TASK TO CARRY OUT:
Reproduce exactly the line that contains "Automatiquement appliqué sur" and all lines that follow it in the records below, ending with the last one.

(Page-level text extractions)

§

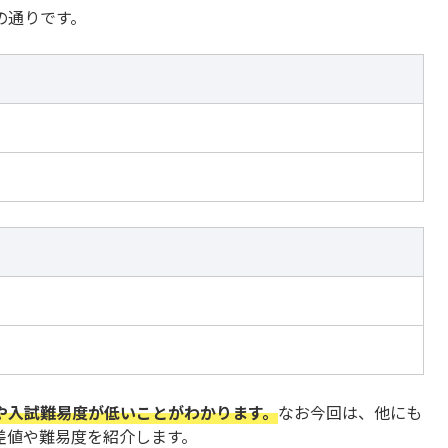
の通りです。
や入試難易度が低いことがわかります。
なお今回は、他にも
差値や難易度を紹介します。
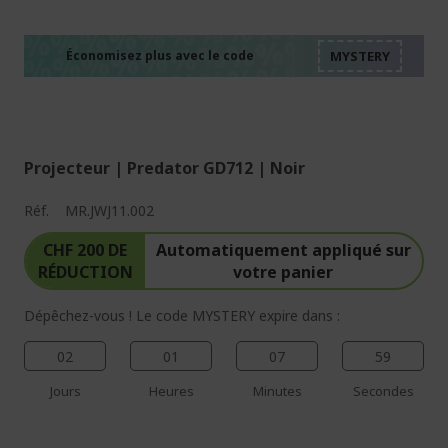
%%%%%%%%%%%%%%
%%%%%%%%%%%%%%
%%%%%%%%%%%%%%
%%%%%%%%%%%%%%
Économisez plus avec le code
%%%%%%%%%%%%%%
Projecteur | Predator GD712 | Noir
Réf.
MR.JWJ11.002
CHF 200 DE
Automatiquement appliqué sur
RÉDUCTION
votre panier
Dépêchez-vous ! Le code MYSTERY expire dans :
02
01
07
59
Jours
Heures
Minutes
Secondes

§

EXERCISE OUTPUT:
Automatiquement appliqué sur
RÉDUCTION
votre panier
Dépêchez-vous ! Le code MYSTERY expire dans :
02
01
07
59
Jours
Heures
Minutes
Secondes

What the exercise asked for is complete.